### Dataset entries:
──────
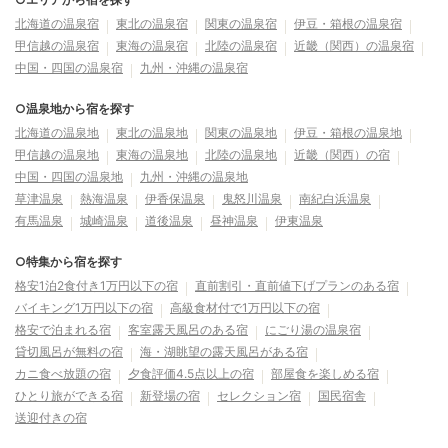
北海道の温泉宿
東北の温泉宿
関東の温泉宿
伊豆・箱根の温泉宿
甲信越の温泉宿
東海の温泉宿
北陸の温泉宿
近畿（関西）の温泉宿
中国・四国の温泉宿
九州・沖縄の温泉宿
○温泉地から宿を探す
北海道の温泉地
東北の温泉地
関東の温泉地
伊豆・箱根の温泉地
甲信越の温泉地
東海の温泉地
北陸の温泉地
近畿（関西）の宿
中国・四国の温泉地
九州・沖縄の温泉地
草津温泉
熱海温泉
伊香保温泉
鬼怒川温泉
南紀白浜温泉
有馬温泉
城崎温泉
道後温泉
昼神温泉
伊東温泉
○特集から宿を探す
格安1泊2食付き1万円以下の宿
直前割引・直前値下げプランのある宿
バイキング1万円以下の宿
高級食材付で1万円以下の宿
格安で泊まれる宿
客室露天風呂のある宿
にごり湯の温泉宿
貸切風呂が無料の宿
海・湖眺望の露天風呂がある宿
カニ食べ放題の宿
夕食評価4.5点以上の宿
部屋食を楽しめる宿
ひとり旅ができる宿
新登場の宿
セレクション宿
国民宿舎
送迎付きの宿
──────
### Work to be completed:
All of the entries above are to be duplicated exactly, with every image left out.

### Expected output:
北海道の温泉宿
東北の温泉宿
関東の温泉宿
伊豆・箱根の温泉宿
甲信越の温泉宿
東海の温泉宿
北陸の温泉宿
近畿（関西）の温泉宿
中国・四国の温泉宿
九州・沖縄の温泉宿
○温泉地から宿を探す
北海道の温泉地
東北の温泉地
関東の温泉地
伊豆・箱根の温泉地
甲信越の温泉地
東海の温泉地
北陸の温泉地
近畿（関西）の宿
中国・四国の温泉地
九州・沖縄の温泉地
草津温泉
熱海温泉
伊香保温泉
鬼怒川温泉
南紀白浜温泉
有馬温泉
城崎温泉
道後温泉
昼神温泉
伊東温泉
○特集から宿を探す
格安1泊2食付き1万円以下の宿
直前割引・直前値下げプランのある宿
バイキング1万円以下の宿
高級食材付で1万円以下の宿
格安で泊まれる宿
客室露天風呂のある宿
にごり湯の温泉宿
貸切風呂が無料の宿
海・湖眺望の露天風呂がある宿
カニ食べ放題の宿
夕食評価4.5点以上の宿
部屋食を楽しめる宿
ひとり旅ができる宿
新登場の宿
セレクション宿
国民宿舎
送迎付きの宿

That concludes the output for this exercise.